Letting joy be valid even in anxiety. I didn’t wait for perfect peace to feel moments of good. A warm mug. A deep breath. A soft morning.
Naming what I felt, without fixing it. “I feel anxious” became something I could say without shame.
And most of all, I gave myself permission to receive support. Not because I wasn’t capable—but because I finally understood I didn’t have to carry it alone.
That’s why I often recommend Out of the Rush—a gentle, therapist-developed course for those of us who know the buzz of urgency all too well. It’s not about silencing anxiety. It’s about breaking the cycle, one grounded breath at a time. For me, that mattered more than any quick fix.
The Truth About “High-Functioning”
“High-functioning” is just a label we use to mean “hurting quietly.”
You can be high-achieving and still anxious. You can show up for everyone and still feel disconnected. You can look fine and still feel not fine at all.

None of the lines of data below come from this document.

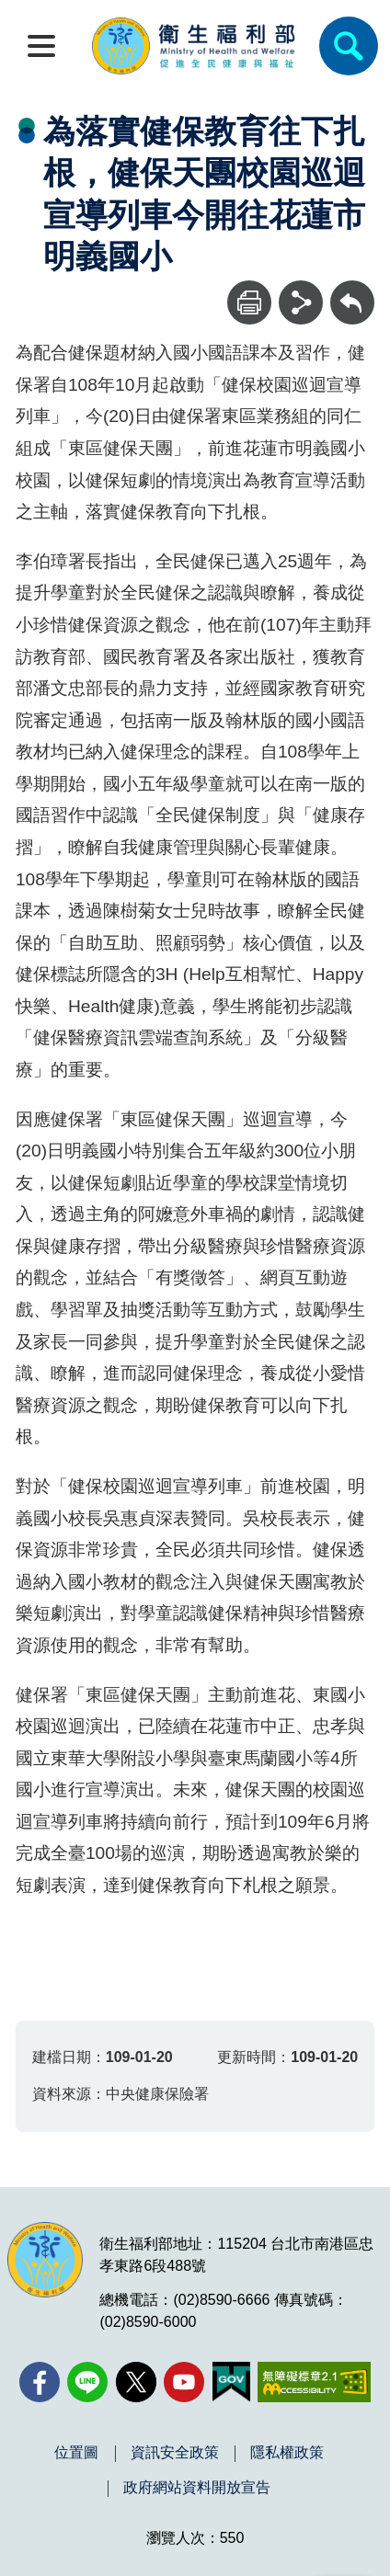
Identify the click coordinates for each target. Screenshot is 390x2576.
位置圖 (76, 2452)
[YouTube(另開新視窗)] (184, 2382)
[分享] (301, 302)
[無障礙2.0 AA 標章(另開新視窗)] (314, 2382)
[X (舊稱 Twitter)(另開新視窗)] (136, 2382)
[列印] (249, 302)
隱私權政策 (287, 2452)
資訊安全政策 (175, 2452)
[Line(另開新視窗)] (87, 2382)
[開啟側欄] (41, 46)
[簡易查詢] (348, 46)
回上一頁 (352, 289)
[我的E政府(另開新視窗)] (231, 2382)
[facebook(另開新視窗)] (39, 2382)
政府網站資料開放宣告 (196, 2487)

That doesn’t make you dramatic or ungrateful. It makes you human.
You don’t have to wait for the crash. You don’t have to run on empty just because you’re good at appearing full. You don’t have to live in a cycle of constant urgency, overthinking, and invisible overwhelm.
You can feel better—not because you fixed yourself, but because you finally gave yourself permission to feel supported.
You’re Not Alone in This
If you’ve ever said “I’m fine” with a tight smile and a racing mind, you’re not the only one. If you’re just now realizing how heavy things have been, welcome. There’s nothing wrong with you.
Your capacity to keep going is remarkable. But your worth is not measured by how much you can carry.
Healing is possible—one gentle step at a time. Even if that step is just admitting you’re ready to try.